Christopher Hiller and others added 27 commits December 15, 2014 13:29
I think it's better, anyway.  I was becoming frustrated by seeing my `Date`s and `Function`s represented as objects within the diffs.  Even more frustrating is when the diff result *appears to be exactly the same* but the assertion failed anyway.  So this is my attempt at making the diffs more friendly and understandable.

Summary of changes:

- Added inner function `emptyRepresentation()`, which is called in the case that your `Object`, `Function` or `Array` has nothing "in" it.  It attempts to make a unique representation of that empty value.

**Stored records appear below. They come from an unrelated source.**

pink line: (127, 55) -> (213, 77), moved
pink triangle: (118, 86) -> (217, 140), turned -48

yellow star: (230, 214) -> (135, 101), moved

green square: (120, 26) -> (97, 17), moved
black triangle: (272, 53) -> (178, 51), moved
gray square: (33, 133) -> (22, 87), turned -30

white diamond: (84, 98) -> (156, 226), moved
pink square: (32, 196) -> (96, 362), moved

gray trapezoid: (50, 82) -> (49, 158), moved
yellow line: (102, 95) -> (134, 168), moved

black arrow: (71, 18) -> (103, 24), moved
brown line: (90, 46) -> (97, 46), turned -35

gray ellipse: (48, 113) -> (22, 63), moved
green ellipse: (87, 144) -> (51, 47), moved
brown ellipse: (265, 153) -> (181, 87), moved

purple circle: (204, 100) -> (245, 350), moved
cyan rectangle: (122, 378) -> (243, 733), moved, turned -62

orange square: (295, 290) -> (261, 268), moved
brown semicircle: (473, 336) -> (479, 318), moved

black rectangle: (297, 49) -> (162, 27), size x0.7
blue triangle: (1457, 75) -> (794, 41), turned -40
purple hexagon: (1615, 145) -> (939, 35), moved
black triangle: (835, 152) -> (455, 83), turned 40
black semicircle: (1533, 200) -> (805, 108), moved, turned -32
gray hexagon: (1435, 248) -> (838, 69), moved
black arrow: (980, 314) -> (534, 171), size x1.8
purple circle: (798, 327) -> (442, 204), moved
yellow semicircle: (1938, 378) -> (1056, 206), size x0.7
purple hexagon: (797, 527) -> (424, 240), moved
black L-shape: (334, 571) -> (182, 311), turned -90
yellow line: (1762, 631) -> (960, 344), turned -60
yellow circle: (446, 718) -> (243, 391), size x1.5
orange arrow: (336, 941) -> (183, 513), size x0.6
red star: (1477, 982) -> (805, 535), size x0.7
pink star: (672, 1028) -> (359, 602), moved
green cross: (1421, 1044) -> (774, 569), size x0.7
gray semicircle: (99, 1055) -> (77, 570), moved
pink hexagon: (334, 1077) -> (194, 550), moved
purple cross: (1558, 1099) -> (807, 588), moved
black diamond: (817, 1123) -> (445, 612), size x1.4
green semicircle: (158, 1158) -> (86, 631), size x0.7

- Added private API function `exports.type()`, which can be used to deduce the type of any given value.  *I exported this function mainly for testing purposes*
- Modified `exports.stringify()` to avoid `JSON.stringify()` in circumstances where `JSON.stringify()` may not be much help.  My only concern here is whether or not we should display a string in double-quotes, as to coincide with `JSON.stringify()` behavior.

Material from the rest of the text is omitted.